By Dr. Robert Thorson
Remember Sarah Palin’s comment about lipstick on a pig? To my mind, the University of Connecticut’s Hillside Environmental Education Park (HEEP for short) is carefully applied lipstick on the underground pig of its still-toxic landfill.
This hog grew between 1966 and 1993 as UConn staff members dumped trash from a generation of students into an upland wetland along with the chemical waste (synthetic chemicals, solvents, pesticides, etc.) from decades of academic research, facilities operations, experimental farm activities and landscaping. It all went into pits dug above fractured bedrock.
In 1998, after the trash had risen Babel-like to become to a colossal garbage mound polluting the wells of local residents, the state Department of Environmental Protection forced closure of the landfill, remediation of the site and a commitment to decades of monitoring.
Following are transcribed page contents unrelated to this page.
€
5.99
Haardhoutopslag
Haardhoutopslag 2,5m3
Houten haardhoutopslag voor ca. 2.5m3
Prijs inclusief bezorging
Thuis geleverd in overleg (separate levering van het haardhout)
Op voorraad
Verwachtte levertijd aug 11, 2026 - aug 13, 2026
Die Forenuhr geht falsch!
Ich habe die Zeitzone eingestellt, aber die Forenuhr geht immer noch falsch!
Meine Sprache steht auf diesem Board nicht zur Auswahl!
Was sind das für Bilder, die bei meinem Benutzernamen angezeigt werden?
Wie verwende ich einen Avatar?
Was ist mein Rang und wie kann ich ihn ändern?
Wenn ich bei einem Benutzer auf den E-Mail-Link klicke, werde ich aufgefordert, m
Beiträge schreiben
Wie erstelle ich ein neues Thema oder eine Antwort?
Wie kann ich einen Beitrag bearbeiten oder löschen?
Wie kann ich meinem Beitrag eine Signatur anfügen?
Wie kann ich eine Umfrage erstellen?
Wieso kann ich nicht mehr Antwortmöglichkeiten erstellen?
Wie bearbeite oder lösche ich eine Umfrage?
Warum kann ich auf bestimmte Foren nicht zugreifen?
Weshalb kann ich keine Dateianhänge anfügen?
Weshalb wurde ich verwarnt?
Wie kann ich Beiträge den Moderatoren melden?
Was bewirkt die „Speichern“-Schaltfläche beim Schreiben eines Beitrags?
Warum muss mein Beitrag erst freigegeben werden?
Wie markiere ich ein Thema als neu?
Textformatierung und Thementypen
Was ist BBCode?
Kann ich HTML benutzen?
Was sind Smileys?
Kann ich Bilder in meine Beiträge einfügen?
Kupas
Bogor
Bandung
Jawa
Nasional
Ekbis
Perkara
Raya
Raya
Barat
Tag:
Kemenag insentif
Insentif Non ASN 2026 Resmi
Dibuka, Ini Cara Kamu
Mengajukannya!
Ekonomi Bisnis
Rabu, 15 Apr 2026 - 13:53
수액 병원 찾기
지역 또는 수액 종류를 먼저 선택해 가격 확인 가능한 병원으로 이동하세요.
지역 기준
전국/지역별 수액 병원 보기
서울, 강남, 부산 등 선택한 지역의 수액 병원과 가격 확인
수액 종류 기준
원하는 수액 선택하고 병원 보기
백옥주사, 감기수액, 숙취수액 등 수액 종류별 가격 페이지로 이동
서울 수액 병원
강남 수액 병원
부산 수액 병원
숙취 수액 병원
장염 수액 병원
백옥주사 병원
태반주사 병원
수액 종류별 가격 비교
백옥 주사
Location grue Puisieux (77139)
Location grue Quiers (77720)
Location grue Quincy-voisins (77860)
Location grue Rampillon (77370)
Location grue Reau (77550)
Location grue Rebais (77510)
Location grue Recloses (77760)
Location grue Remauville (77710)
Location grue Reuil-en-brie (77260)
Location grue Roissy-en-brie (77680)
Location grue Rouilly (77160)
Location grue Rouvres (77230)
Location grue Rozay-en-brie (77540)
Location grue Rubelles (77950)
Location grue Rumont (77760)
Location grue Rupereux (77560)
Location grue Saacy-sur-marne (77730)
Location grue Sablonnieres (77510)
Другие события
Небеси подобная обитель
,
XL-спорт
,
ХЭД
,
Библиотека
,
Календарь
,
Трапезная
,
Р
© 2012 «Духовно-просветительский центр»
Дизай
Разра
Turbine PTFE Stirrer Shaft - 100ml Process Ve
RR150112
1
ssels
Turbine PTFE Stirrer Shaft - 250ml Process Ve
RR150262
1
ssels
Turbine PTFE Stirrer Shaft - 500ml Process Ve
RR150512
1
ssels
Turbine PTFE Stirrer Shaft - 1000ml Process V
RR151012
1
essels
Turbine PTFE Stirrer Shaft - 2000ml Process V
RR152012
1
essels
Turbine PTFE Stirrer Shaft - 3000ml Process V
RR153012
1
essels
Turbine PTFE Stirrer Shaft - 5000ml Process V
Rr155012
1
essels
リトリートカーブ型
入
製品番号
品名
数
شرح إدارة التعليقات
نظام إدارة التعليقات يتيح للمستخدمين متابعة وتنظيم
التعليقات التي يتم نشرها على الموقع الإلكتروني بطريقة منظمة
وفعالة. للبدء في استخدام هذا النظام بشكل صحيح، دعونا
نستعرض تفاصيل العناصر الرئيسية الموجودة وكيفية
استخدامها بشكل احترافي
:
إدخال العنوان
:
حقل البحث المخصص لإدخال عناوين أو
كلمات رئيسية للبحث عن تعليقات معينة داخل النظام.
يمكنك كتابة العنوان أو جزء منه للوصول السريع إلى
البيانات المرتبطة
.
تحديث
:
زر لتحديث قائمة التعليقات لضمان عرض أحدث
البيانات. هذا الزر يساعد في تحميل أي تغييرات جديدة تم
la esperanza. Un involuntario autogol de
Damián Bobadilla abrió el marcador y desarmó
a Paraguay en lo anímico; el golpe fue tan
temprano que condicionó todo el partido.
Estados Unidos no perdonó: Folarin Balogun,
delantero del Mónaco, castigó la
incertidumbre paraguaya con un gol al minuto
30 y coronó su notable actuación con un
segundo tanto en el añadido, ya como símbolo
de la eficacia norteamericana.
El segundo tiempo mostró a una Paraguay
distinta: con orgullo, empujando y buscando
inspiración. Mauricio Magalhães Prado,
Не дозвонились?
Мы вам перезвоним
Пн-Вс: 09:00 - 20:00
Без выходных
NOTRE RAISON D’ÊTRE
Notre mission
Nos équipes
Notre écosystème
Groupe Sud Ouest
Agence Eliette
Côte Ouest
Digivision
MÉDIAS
During remediation, the mound was flattened and paved to create an artificial mesa capped not by sedimentary bedrock, but by the hard bituminous pavement of Lot C. Though UConn’s largest campus lot, it also lies farthest from the academic core and is almost always nearly empty of cars. Why? Because its primary purpose is not to hold cars or serve students, but to shunt water sideways and to prevent precipitation from infiltrating downward into the waste, where it would be stewed by the heat of busy bacteria, contaminate adjacent aquifers and leach to nearby wetlands and streams.
Though Lot C is potentially UConn’s most environmentally friendly parking spot, it wasn’t even mentioned in an article published in August by the Willimantic Chronicle, “UC Parking Lots Are Going Green.” My first thought after reading that headline was of the allegory “The Emperor’s New Clothes,” the story about a boy watching a parade who points out that the emperor was, in fact, naked.
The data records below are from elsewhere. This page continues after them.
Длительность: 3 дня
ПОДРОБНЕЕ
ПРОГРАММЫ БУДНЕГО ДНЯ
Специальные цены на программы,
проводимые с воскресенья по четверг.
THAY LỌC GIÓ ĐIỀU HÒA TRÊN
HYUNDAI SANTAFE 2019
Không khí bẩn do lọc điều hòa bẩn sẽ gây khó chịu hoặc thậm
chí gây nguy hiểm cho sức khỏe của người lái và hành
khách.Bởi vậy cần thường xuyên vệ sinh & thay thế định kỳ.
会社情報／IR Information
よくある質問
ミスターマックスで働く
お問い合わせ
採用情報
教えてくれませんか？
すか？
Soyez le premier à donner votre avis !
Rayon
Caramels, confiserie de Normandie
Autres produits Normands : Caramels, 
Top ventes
I feel like that boy when I tell my students to trust their eyes, not their instincts, for political correctness. Though the university lots do help rain and snowmelt infiltrate downward to recharge aquifers, rather than to flow sideways as pollution-tainted runoff, it doesn’t change their color from gray or black to green.
The secondary purpose of Lot C is to camouflage the past. Indeed, the park’s artificial mesa, its raison d’etre, isn’t described on the interpretive sign located on the landfill. Instead, the sign directs the viewer’s attention toward the woodlands and wetlands to the north.
Additionally, its title and text describe non-paved open space, though the phrase “landfill closure” is mentioned as part of a list in the seventh of eight paragraphs. To be fair to those who designed HEEP, there is a sign about the mesa elsewhere, tucked in the woods along one of many hiking trails. But why is the prominent sign at the landfill about open space while the obscured sign in the open space is about the landfill?
The most clever example of conceptual reframing and institutional spin is HEEP’s use of the phrase “former landfill” on its trail map. The landfill didn’t go away. It’s still there, leaking water into collection trenches and fuming methane skyward through vents made to look like lamp posts without the lamps.
UConn, the state DEP, the town of Mansfield and their engineering contractors deserve congratulations for an excellent job of diverting the waste stream, remediating the damage and converting the land to other uses. But their re-christening of the site has been less than forthcoming. I suggest they put up a sign that faces toward the parking lot rather than away from it, one that effectively says: We screwed up. We’re sorry. Below you is a hazardous waste site created by dumping trash in a wetland and pouring chemical waste into aquifers. Lot C is actually the first line of defense for isolating this permanent nastiness from the water cycle. Unfortunately, the only defense against the gas cycle is to release the fumes high enough to prevent bad smells.
Egregious euphemisms obfuscate environmental understanding. Gray things do not become green things because they are environmentally friendly. And heaps do not become HEEPs unless the transgressions of the past are clearly confessed.